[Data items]
/---

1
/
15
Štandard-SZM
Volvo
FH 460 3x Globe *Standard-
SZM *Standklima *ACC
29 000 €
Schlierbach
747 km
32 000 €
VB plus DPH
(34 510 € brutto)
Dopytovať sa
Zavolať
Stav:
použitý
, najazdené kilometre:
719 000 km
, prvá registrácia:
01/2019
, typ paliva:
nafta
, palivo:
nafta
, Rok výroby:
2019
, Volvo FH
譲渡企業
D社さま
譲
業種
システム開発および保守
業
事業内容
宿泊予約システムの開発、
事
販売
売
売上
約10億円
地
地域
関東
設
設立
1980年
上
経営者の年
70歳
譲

\---
/---

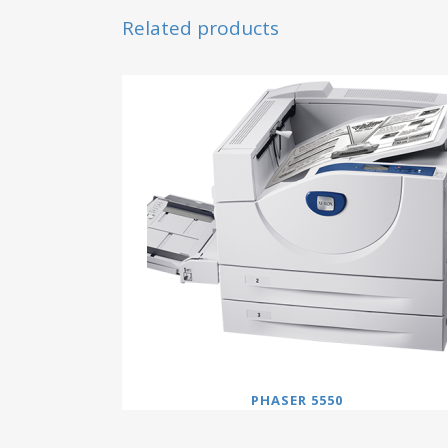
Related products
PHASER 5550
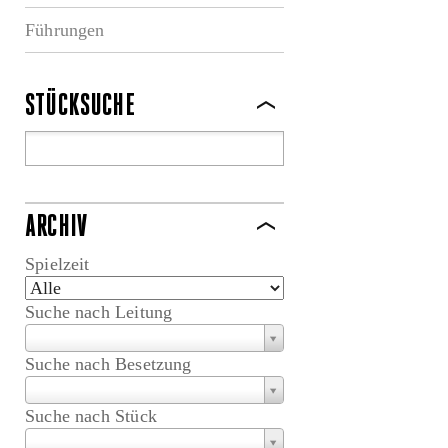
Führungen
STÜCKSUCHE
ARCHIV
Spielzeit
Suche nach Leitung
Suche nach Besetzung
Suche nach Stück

\---

Work instruction
A word-for-word copy of the lines above from the one with "Suche nach Leitung" through the one with "Suche nach Stück", inclusive, is the only output wanted.

Solution
Suche nach Leitung
Suche nach Besetzung
Suche nach Stück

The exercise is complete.